**Requirement**. Write out each record below exactly, without pictures.

Stored data entries
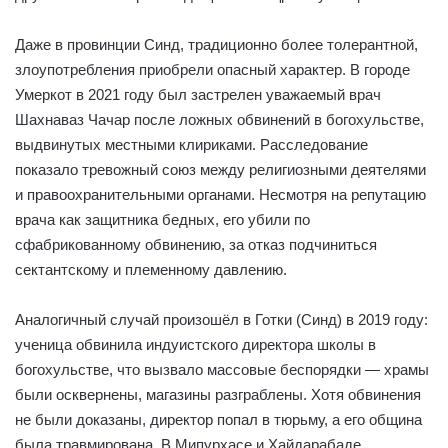
Даже в провинции Синд, традиционно более толерантной,
злоупотребления приобрели опасный характер. В городе
Умеркот в 2021 году был застрелен уважаемый врач
Шахнаваз Чачар после ложных обвинений в богохульстве,
выдвинутых местными клириками. Расследование
показало тревожный союз между религиозными деятелями
и правоохранительными органами. Несмотря на репутацию
врача как защитника бедных, его убили по
сфабрикованному обвинению, за отказ подчиниться
сектантскому и племенному давлению.
Аналогичный случай произошёл в Готки (Синд) в 2019 году:
ученица обвинила индуистского директора школы в
богохульстве, что вызвало массовые беспорядки — храмы
были осквернены, магазины разграблены. Хотя обвинения
не были доказаны, директор попал в тюрьму, а его община
была травмирована. В Мипурхасе и Хайдарабаде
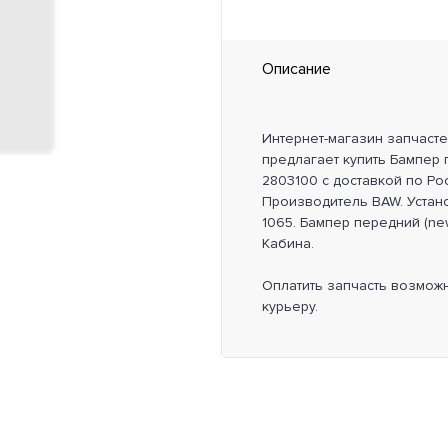
Описание
Интернет-магазин запчаст
предлагает купить Бампер 
2803100 с доставкой по Ро
Производитель BAW. Устан
1065. Бампер передний (new
Кабина.
Оплатить запчасть возмож
курьеру.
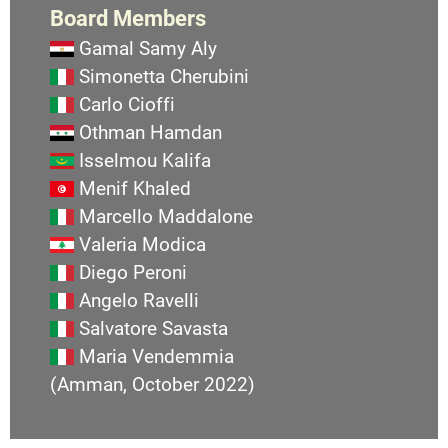
Board Members
Gamal Samy Aly
Simonetta Cherubini
Carlo Cioffi
Othman Hamdan
Isselmou Kalifa
Menif Khaled
Marcello Maddalone
Valeria Modica
Diego Peroni
Angelo Ravelli
Salvatore Savasta
Maria Vendemmia
(Amman, October 2022)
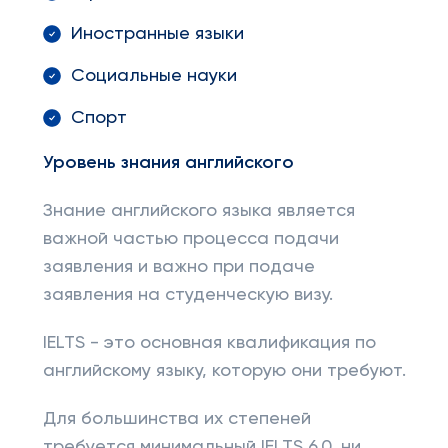
Иностранные языки
Социальные науки
Спорт
Уровень знания английского
Знание английского языка является
важной частью процесса подачи
заявления и важно при подаче
заявления на студенческую визу.
IELTS - это основная квалификация по
английскому языку, которую они требуют.
Для большинства их степеней
требуется минимальный IELTS 6.0, ни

**Exercise output**.
Даже в провинции Синд, традиционно более толерантной,
злоупотребления приобрели опасный характер. В городе
Умеркот в 2021 году был застрелен уважаемый врач
Шахнаваз Чачар после ложных обвинений в богохульстве,
выдвинутых местными клириками. Расследование
показало тревожный союз между религиозными деятелями
и правоохранительными органами. Несмотря на репутацию
врача как защитника бедных, его убили по
сфабрикованному обвинению, за отказ подчиниться
сектантскому и племенному давлению.
Аналогичный случай произошёл в Готки (Синд) в 2019 году:
ученица обвинила индуистского директора школы в
богохульстве, что вызвало массовые беспорядки — храмы
были осквернены, магазины разграблены. Хотя обвинения
не были доказаны, директор попал в тюрьму, а его община
была травмирована. В Мипурхасе и Хайдарабаде
Описание
Интернет-магазин запчаст
предлагает купить Бампер 
2803100 с доставкой по Ро
Производитель BAW. Устан
1065. Бампер передний (new
Кабина.
Оплатить запчасть возмож
курьеру.
Board Members
Gamal Samy Aly
Simonetta Cherubini
Carlo Cioffi
Othman Hamdan
Isselmou Kalifa
Menif Khaled
Marcello Maddalone
Valeria Modica
Diego Peroni
Angelo Ravelli
Salvatore Savasta
Maria Vendemmia
(Amman, October 2022)
Иностранные языки
Социальные науки
Спорт
Уровень знания английского
Знание английского языка является
важной частью процесса подачи
заявления и важно при подаче
заявления на студенческую визу.
IELTS - это основная квалификация по
английскому языку, которую они требуют.
Для большинства их степеней
требуется минимальный IELTS 6.0, ни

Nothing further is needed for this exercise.